An ancient heart drug that's inspired the work of herbalists and poets for centuries may treat a condition that plagues millions of overstressed and overweight Americans today.
Since the 13th century, the herb Foxglove has been used to cleanse wounds and its dried leaves were brewed by Native Americans to treat leg swelling caused by heart problems.
In an article published online today in Molecular Pharmacology, researchers at the University of Michigan Health System reveal that digoxin, the active ingredient in digitalis, or Foxglove, can enhance the body's own protective mechanism against high blood pressure and heart failure.
High blood pressure can be prevented by reducing salt intake, being active and keeping a healthy weight, but about 1 in 3 Americans has high blood pressure, also called hypertension, which can damage the body in many ways.
Most current treatments prevent excess hormone and stress signals that can lead to high blood pressure and heart failure.
But recent studies have found that the body has the ability to keep excess stimulation in check through production of a family of inhibitors called RGS proteins.

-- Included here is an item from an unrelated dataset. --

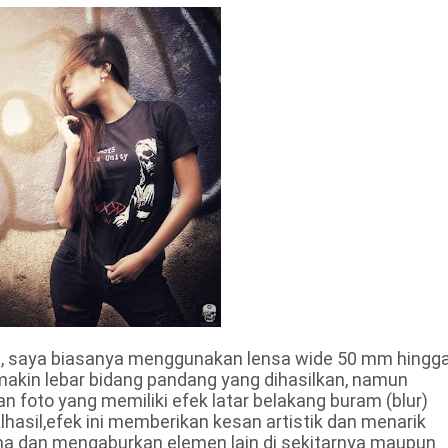
, saya biasanya menggunakan lensa wide 50 mm hingg
kin lebar bidang pandang yang dihasilkan, namun
n foto yang memiliki efek latar belakang buram (blur)
lhasil,efek ini memberikan kesan artistik dan menarik
ma dan mengaburkan elemen lain di sekitarnya maupun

Researchers looked for ways to "re-purpose" old drugs to tap into this protective mechanism which is lost among some individuals with high blood pressure and heart failure.
"We tested several thousand known drugs and bioactive molecules for a potential role in enhancing RGS2 and/or RGS4 expression and function and have identified a novel mechanism for digoxin," says lead study author Benita Sjogren, Ph.D., a research fellow in the Department of Pharmacology at the University of Michigan.
Case histories collected by Dr. William Withering in 1775 determined that Foxglove contained the active ingredient, digoxin, now an important drug for treating patients with congestive heart failure.